Restate the lines exactly, starting at the line that contains "Nedjetti Harvey" and finishing with the final line of the records.

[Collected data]
━━━

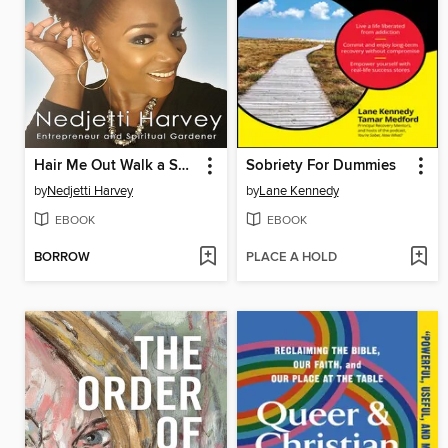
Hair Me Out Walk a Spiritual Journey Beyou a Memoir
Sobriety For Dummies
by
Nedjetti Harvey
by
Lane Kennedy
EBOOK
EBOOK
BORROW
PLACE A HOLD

━━━

Solved problem:
Nedjetti Harvey
by
Lane Kennedy
EBOOK
EBOOK
BORROW
PLACE A HOLD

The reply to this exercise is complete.